Recently, proposals have been unveiled on Capitol Hill that would eliminate Medicare’s sustainable growth rate (SGR) formula. On February 6, Reps. Allyson Schwartz (D-PA) and Joe Heck, DO (R-NV) reintroduced H.R. 574, the Medicare Physician Payment Innovation Act, which permanently repeals the SGR, provides positive updates for four years, and tests a variety of new payment models to provide options for physicians across medical specialties, practice types, and communities.  The legislation also includes higher annual payment updates for primary care physicians during this four-year period of stability.  In later years, higher payments will be provided to physicians who achieve gains in quality, effectiveness, and cost, while those who choose to retain the current fee-for-service payment models will experience pay cuts.   There is an exemption process to avoid negative updates for physicians who are unable to make a transition to new models. 

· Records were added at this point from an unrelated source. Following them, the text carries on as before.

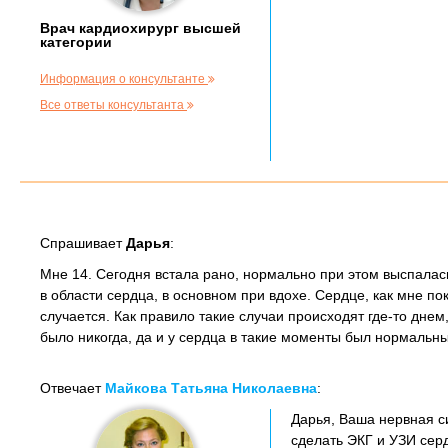
Врач кардиохирург высшей
категории
Информация о консультанте
Все ответы консультанта
Спрашивает
Дарья
:
Мне 14. Сегодня встала рано, нормально при этом выспалас
в области сердца, в основном при вдохе. Сердце, как мне по
случается. Как правило такие случаи происходят где-то днем,
было никогда, да и у сердца в такие моменты был нормальны
Отвечает
Майкова Татьяна Николаевна
:
Дарья, Ваша нервная с
сделать ЭКГ и УЗИ серд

The Republican leadership of the House Ways and Means Committee and Energy and Commerce Committee also unveiled an outline of an SGR repeal proposal.  That framework would eliminate the SGR and provide a period of stable payment rates. It would also base fee schedule updates on physician performance as measured by physician-endorsed quality measures. 

At an American Medical Association conference, House Energy and Commerce Committee Chair Fred Upton (R-Mich.) noted that a recent report by the Congressional Budget Office lowered its 10-year cost estimate for eliminating the SGR, from $245 billion to $138 billion. Upton said the report offers “a window of opportunity” for change, adding that it is “a very large amount but a smaller mountain to climb.”